Y los niños, siempre los niños, sus hijos, sus nietos, sus sobrinos, pletóricos, con nuestras chamarretas, con nuestras cocacolas, con nuestras almendras, con nuestra digestión de hamburguesas y tapas de ensaladilla y Biter Kas del almuerzo en el bar La Salve, con nuestras chocolatinas de monedas redondas de Nestlé y con nuestro pudoroso nerviosismo mientras duraba el sorteo del balón Adidas en el descanso del partido (aquello de conseguir un balón oficial no estaba pagado con la vergüenza de tener que saltar al césped para recogerlo si caía la breva de la coincidencia del número de tu entrada con el anunciado enérgicamente por una voz de nadie desde los altavoces de las cabinas del Domecq).

Es difícil combinar la precisión y el preciosismo de la escritura cuando, por ejemplo, verbigracia, deseamos con todas nuestras mermadas fuerzas extraer del pasado, de un ayer de lejanías, de la neblina de lo desconocido, empujar del más allá al más acá siquiera sea en la fugacidad de cinco minutos, la presencia de un ser tan insustituible y ahora tan invisible como pudo haber sido –y de hecho fue con creces- tu propio padre. Yo confieso que lo he logrado como ensimismado por el aura ignota de la introspección: éxtasis del deseo de revivir. Y lo he hecho cuando mi hermano Víctor me impulsara semanas atrás a la acudida -¡y a la sacudida!- revisitada de un partido de fútbol del Jerez Industrial. Todo volvió a suceder a la hora inciertamente exacta de la niñez de aquellos domingos de quincenas de don Manuel de Caso sin terminar y de un ojeador que entre dientes mascullaba aquello de: “Eduardo, tus hijos son buenos peloteros, ¿puedo llevármelos para la cantera?”.

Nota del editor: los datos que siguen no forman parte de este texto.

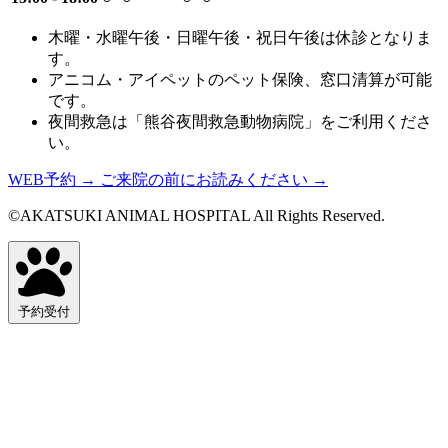
木曜・水曜午後・日曜午後・祝日午後は休診となりま
す。
アニコム・アイペットのペット保険、窓口清算が可能
です。
夜間救急は「熊谷夜間救急動物病院」をご利用くださ
い。
WEB予約
→
ご来院の前にお読みください
→
©AKATSUKI ANIMAL HOSPITAL All Rights Reserved.
予約受付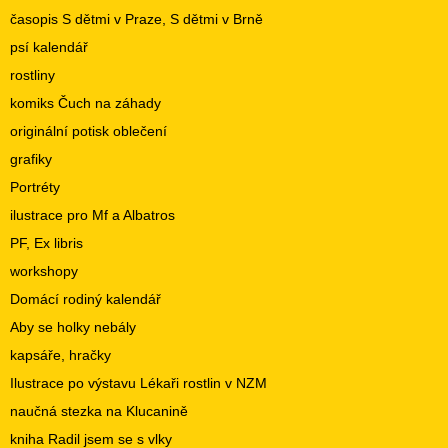
časopis S dětmi v Praze, S dětmi v Brně
psí kalendář
rostliny
komiks Čuch na záhady
originální potisk oblečení
grafiky
Portréty
ilustrace pro Mf a Albatros
PF, Ex libris
workshopy
Domácí rodiný kalendář
Aby se holky nebály
kapsáře, hračky
Ilustrace po výstavu Lékaři rostlin v NZM
naučná stezka na Klucanině
kniha Radil jsem se s vlky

Un calambre del costillar me ha descompuesto las entrañas cuando he regresado -¡ay, el eterno retorno!- a estos fragmentos extraviados de mi niñez. A las gradas del Campo de la Juventud que instintivamente reconvertí en imaginaria reconstrucción del viejo Domecq. La ocasión del posible ascenso a Segunda B así lo requería. Y me extrapolé involuntariamente a los pálpitos de entonces. Y me hice chavea y me insuflé de porvenir y miré de reojo a mi padre, a Fernando Pacheco, al abuelo de Eugenio Vega, a Roque y Luis… Estaban todos allí de nuevo: ¿faltar ellos ante la necesidad de apoyo y calor a su Jerez Industrial? ¡Tequiyá! ¿Abandonar a los futbolistas de la camiseta de rayitas blancas y azules? ¿Ellos, abandonar ellos? ¡Tequiyá payá rebaná! ¿Desertar así como así cuando nunca bajaron la guardia, cuando nunca pecaron de noveleros, cuando nunca ejercieron los apretones de la irregularidad? Que no, señores, que no: que el industrialismo es un sentimiento vital y vitalicio. Una actitud que ni siquiera la muerte destruye. Porque la muerte es la antítesis del industrialismo. Porque la muerte nada tiene que ver con todo aquello que ahora me susurran los socios de los palcos del cielo. Porque la muerte es la negación de la vida. Y precisamente vida, larga y fecunda vida, es la que mantendrá vigente por los siglos de los siglos este sueño hecho realidad. ¡Tracatrá!